What you have to do
Filter the entries, keeping every line with the word "Domestic".

(Pixel coordinate grounding data)
= Beginning of Section =

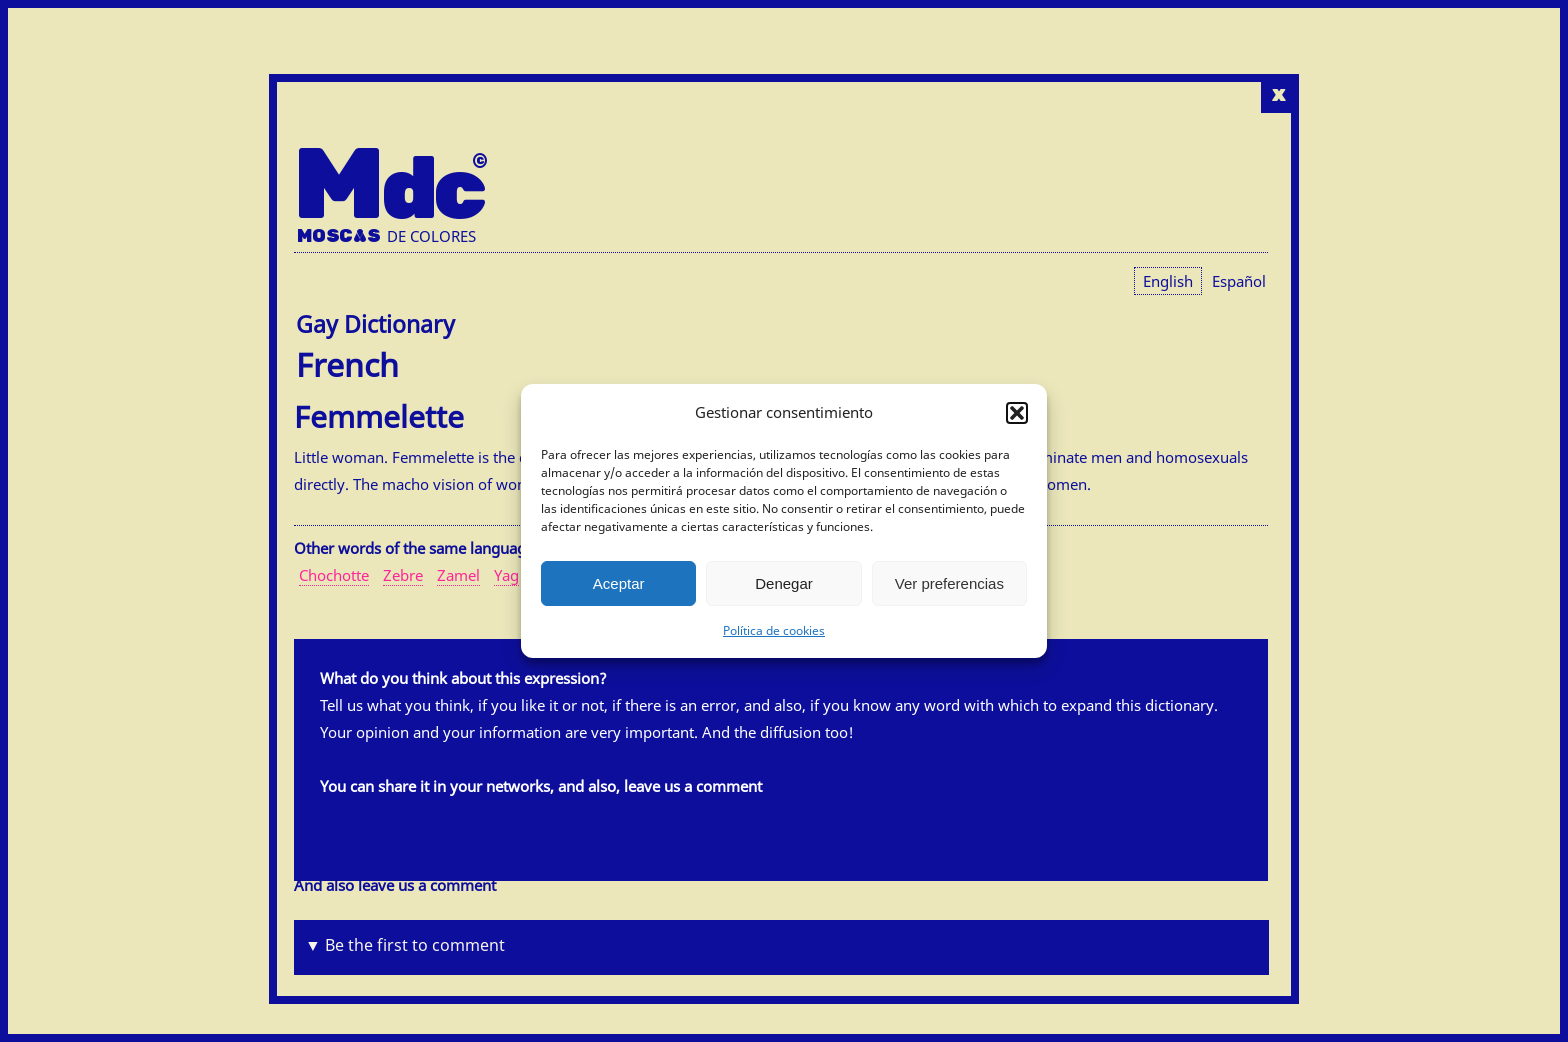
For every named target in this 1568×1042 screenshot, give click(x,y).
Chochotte (334, 575)
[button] (1017, 413)
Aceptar (619, 583)
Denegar (784, 583)
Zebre (403, 575)
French (347, 364)
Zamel (458, 575)
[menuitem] (1239, 281)
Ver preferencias (949, 583)
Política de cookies (774, 630)
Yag (506, 575)
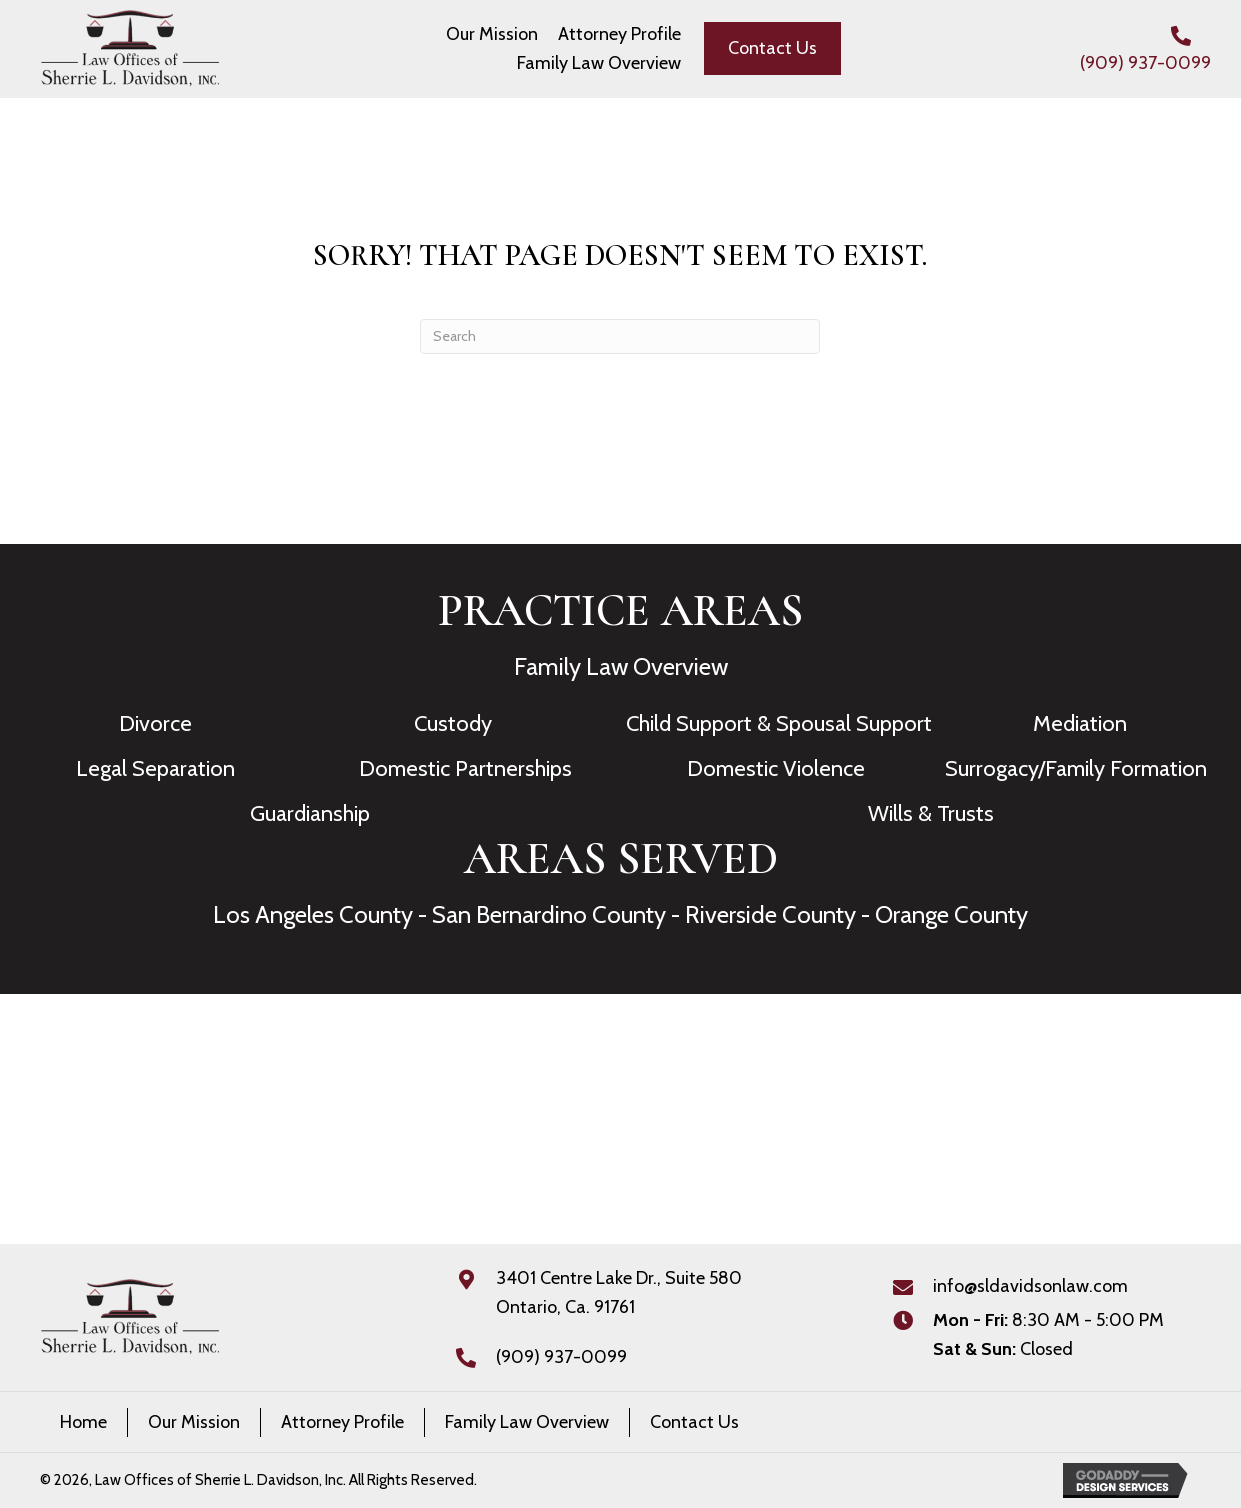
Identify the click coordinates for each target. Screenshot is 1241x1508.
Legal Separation (155, 768)
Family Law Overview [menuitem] (527, 1422)
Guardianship (310, 813)
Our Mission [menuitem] (194, 1422)
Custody (453, 723)
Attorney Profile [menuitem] (342, 1422)
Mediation (1080, 723)
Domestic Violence (776, 768)
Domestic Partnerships (465, 768)
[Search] (620, 336)
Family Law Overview (621, 666)
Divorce (155, 723)
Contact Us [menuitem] (694, 1422)
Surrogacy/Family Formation (1076, 768)
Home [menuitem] (83, 1422)
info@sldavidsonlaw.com (1030, 1286)
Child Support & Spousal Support (779, 723)
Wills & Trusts (931, 813)
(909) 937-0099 (1145, 63)
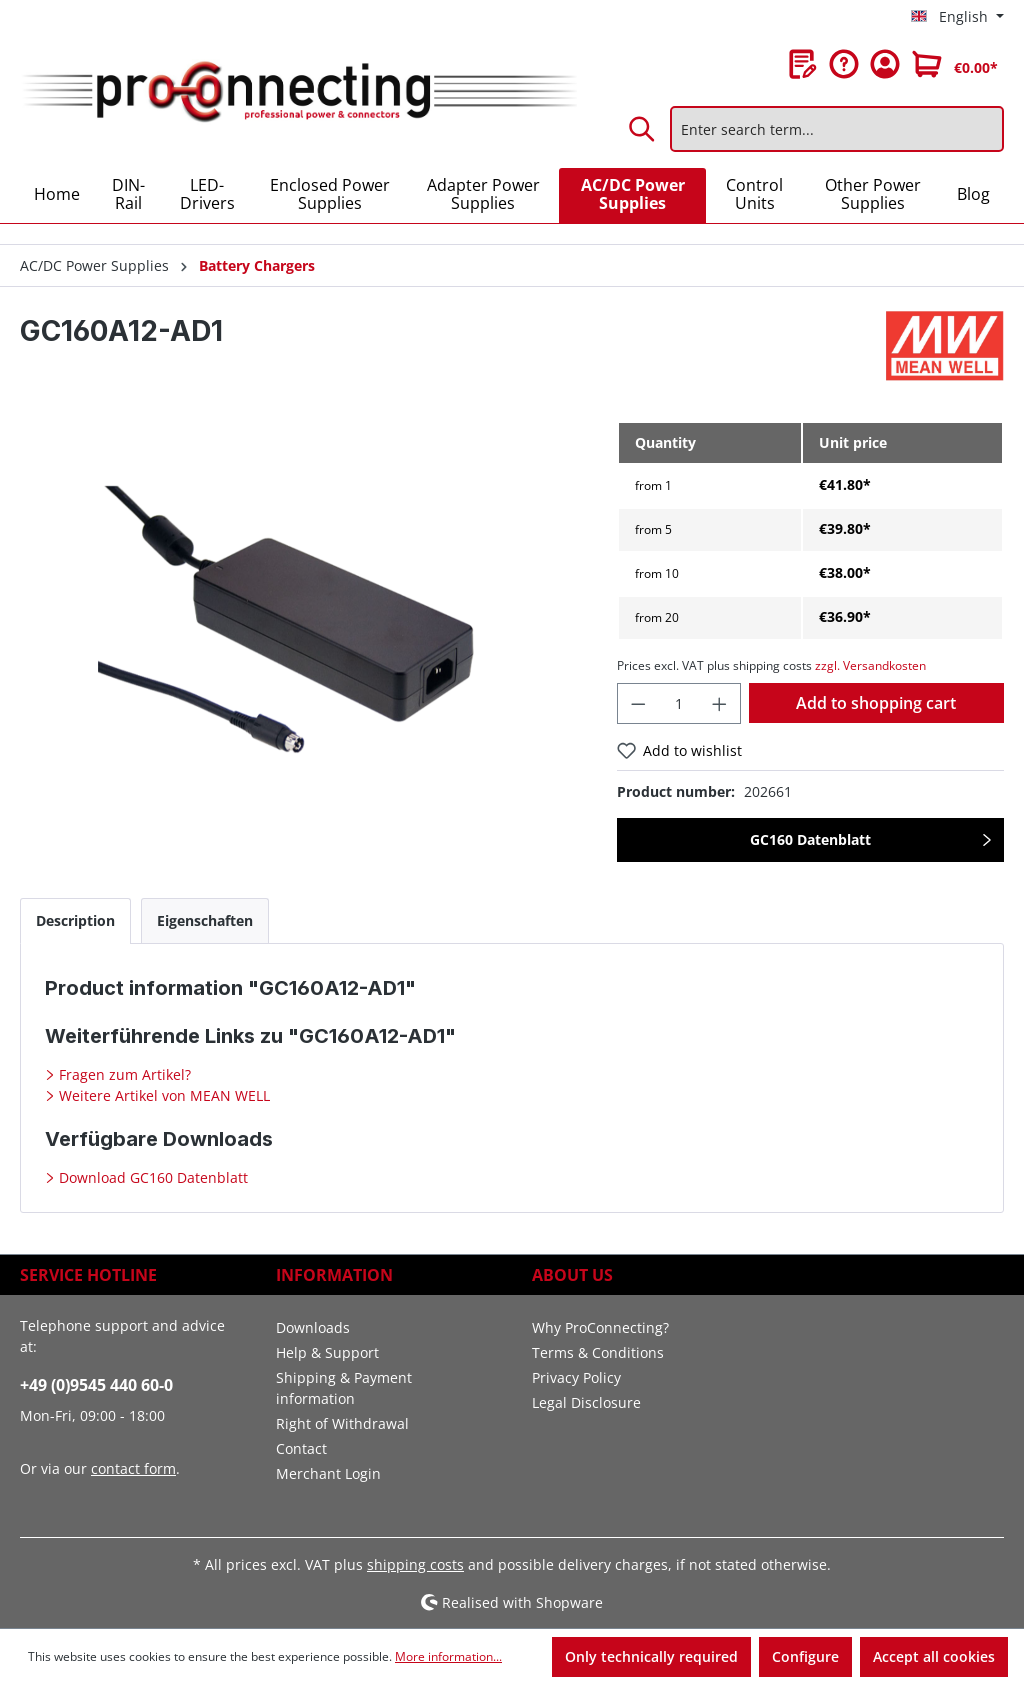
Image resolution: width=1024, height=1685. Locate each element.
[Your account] (885, 64)
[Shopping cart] (955, 64)
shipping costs (415, 1564)
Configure (805, 1656)
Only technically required (651, 1656)
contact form (133, 1468)
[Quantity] (679, 703)
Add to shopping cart (876, 703)
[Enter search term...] (837, 129)
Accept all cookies (934, 1656)
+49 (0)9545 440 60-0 (96, 1385)
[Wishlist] (803, 64)
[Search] (643, 129)
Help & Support (327, 1352)
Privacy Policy (576, 1377)
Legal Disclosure (586, 1402)
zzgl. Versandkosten (870, 665)
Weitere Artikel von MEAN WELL (162, 1095)
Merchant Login (328, 1473)
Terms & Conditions (598, 1352)
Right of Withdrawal (342, 1423)
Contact (301, 1448)
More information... (448, 1656)
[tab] (75, 920)
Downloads (313, 1327)
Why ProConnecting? (600, 1327)
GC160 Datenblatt (810, 839)
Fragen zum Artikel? (123, 1074)
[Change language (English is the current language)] (957, 17)
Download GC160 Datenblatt (151, 1177)
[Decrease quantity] (638, 703)
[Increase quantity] (720, 703)
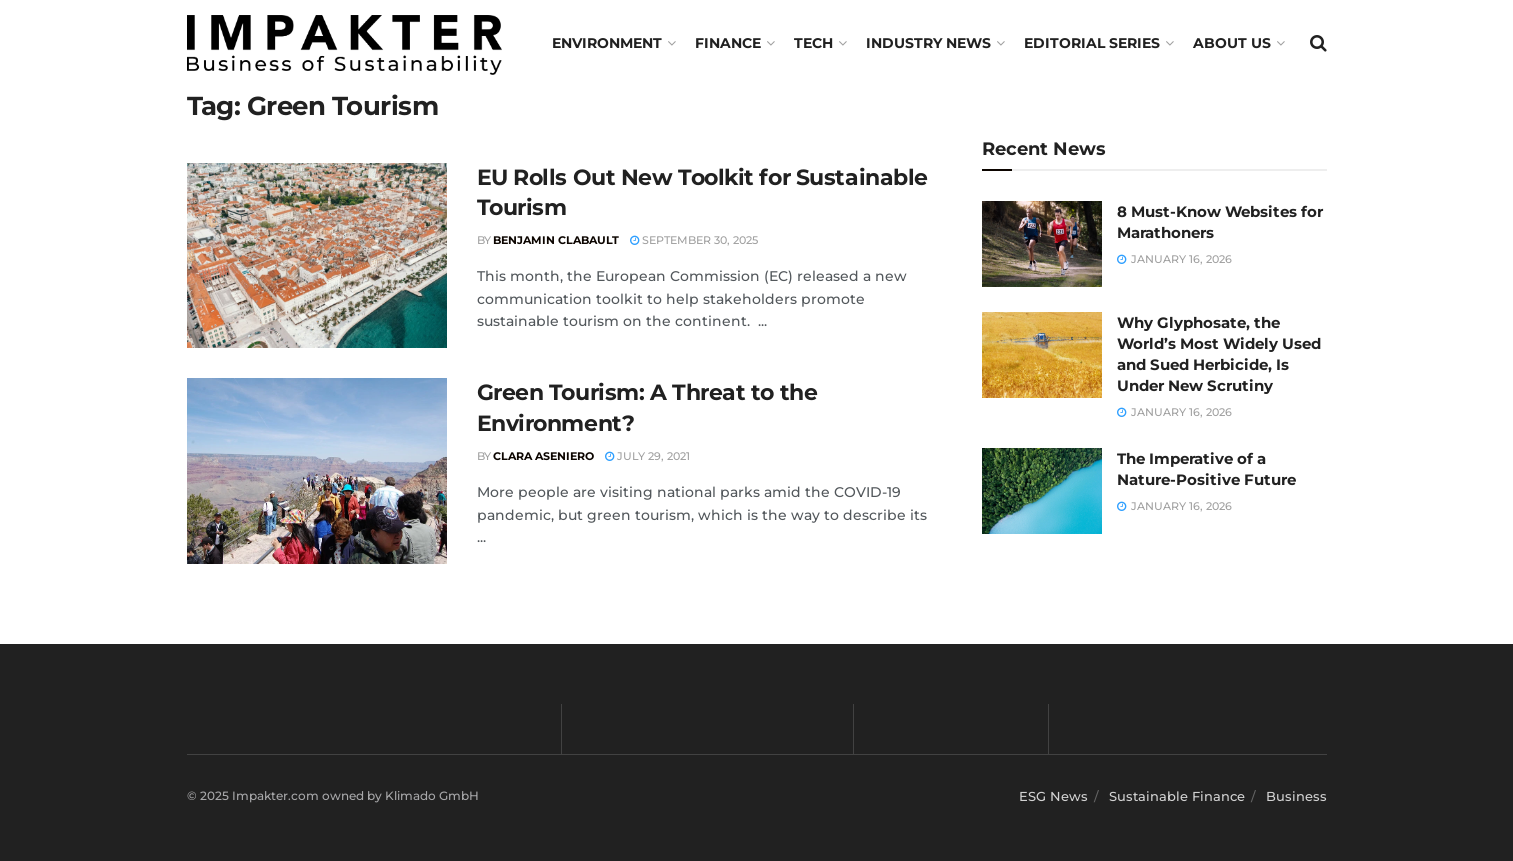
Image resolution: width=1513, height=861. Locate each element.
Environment (607, 43)
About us (1232, 43)
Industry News (928, 43)
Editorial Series (1092, 43)
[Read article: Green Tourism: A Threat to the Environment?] (317, 471)
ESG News (1053, 796)
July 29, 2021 (647, 456)
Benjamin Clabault (556, 240)
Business (1296, 796)
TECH (813, 43)
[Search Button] (1318, 43)
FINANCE (728, 43)
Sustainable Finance (1177, 796)
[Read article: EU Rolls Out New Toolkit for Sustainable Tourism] (317, 256)
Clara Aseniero (543, 456)
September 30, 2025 (694, 240)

= End of Section =

Response to the exercise
Domestic Violence (776, 768)
Domestic Partnerships (465, 768)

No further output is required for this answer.